The abrupt introduction of religious education certainly leads to greater differentiation
relative to religious teachings, as well as to a rise in the authentic adoption of universal
value systems, in contrast to formal belonging to ethno-confessional communities. This
social and educational process most likely leads to the development of individualism and
the weakening of stereotype belonging. In this way, transition societies are approaching the
values of civil and open societies.

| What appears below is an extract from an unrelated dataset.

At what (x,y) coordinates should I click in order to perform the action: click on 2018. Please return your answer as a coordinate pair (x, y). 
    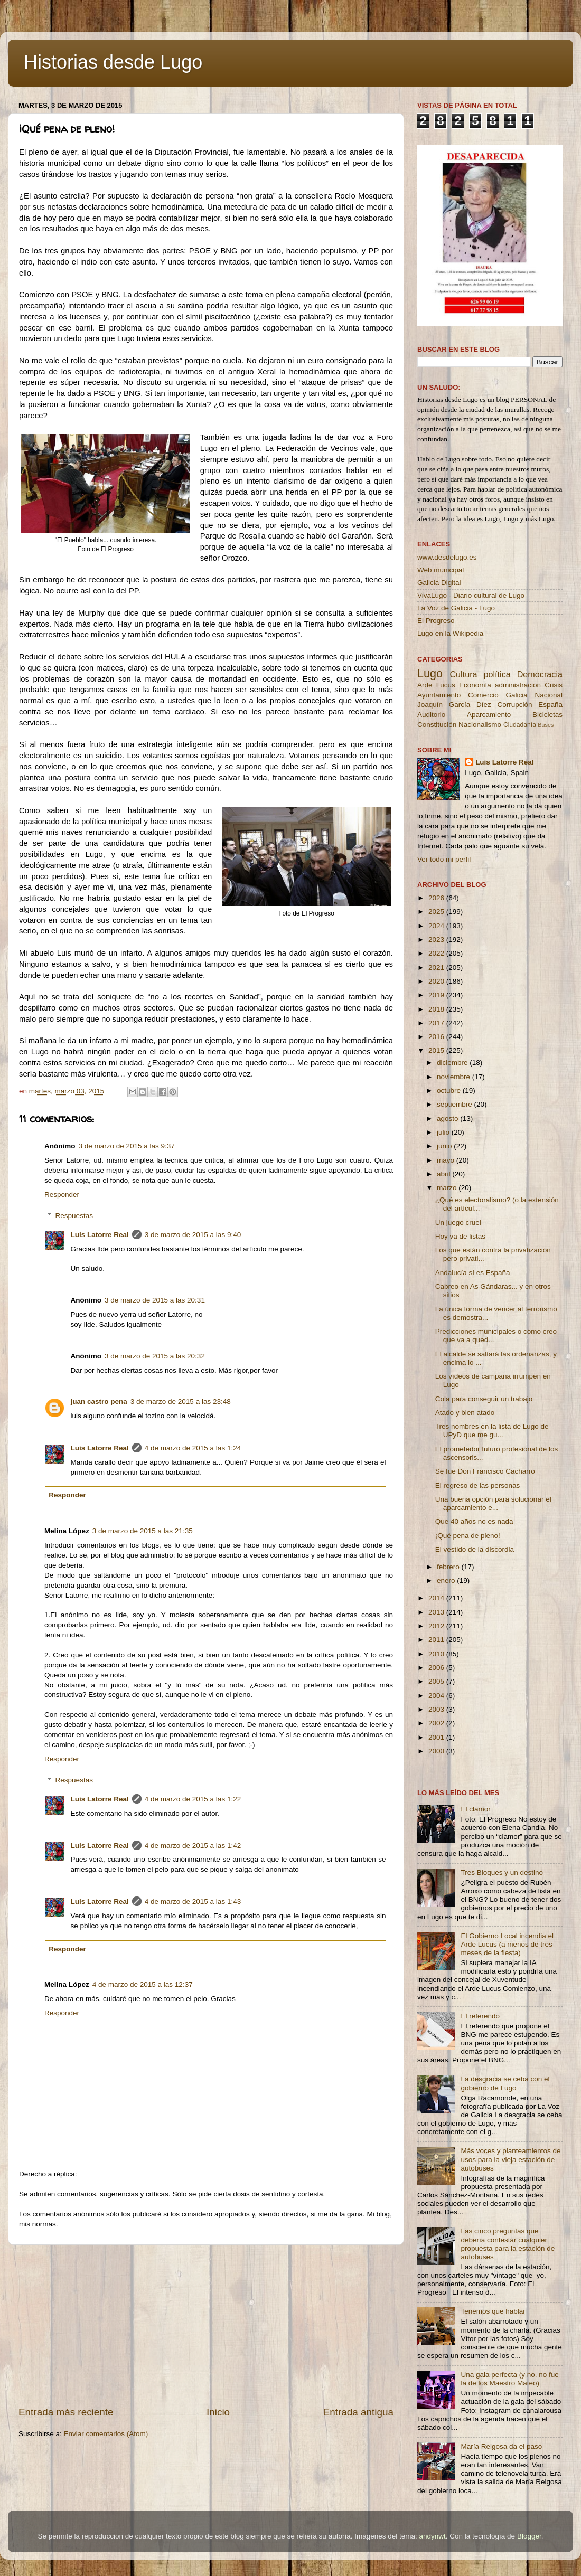
    Looking at the image, I should click on (437, 1009).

Religious hierarchies are in such a position that the
adoption of modernization processes is in favour of their social appropriateness, which is
not contrary to their teachings.17 They will adopt such a view all the more so if state
institutions and social elites stop encouraging them to carry out ethno-confessional
differentiation and especially if they are encouraged to work on reconciliation and
tolerance among different cultural and religious groups and communities.18
Paris-Brioni, October 2009
17 D. Hammerman, “Building Bridges, An Analysis of How Religion Can Be Used to Heal Societal Wounds
along Racial and Political Lines“, Religion and Tolerance. Journal of the Center for Empirical Researches of
Religion, No. 12, Novi Sad 2009, pp. 249-260. 18 A. Torres Gutierrez, “Neutrality of Public Authorities and Religion“, Religion and Tolerance. Journal of
the Center for Empirical Researches of Religion, No. 12, Novi Sad 2009, pp. 201-216.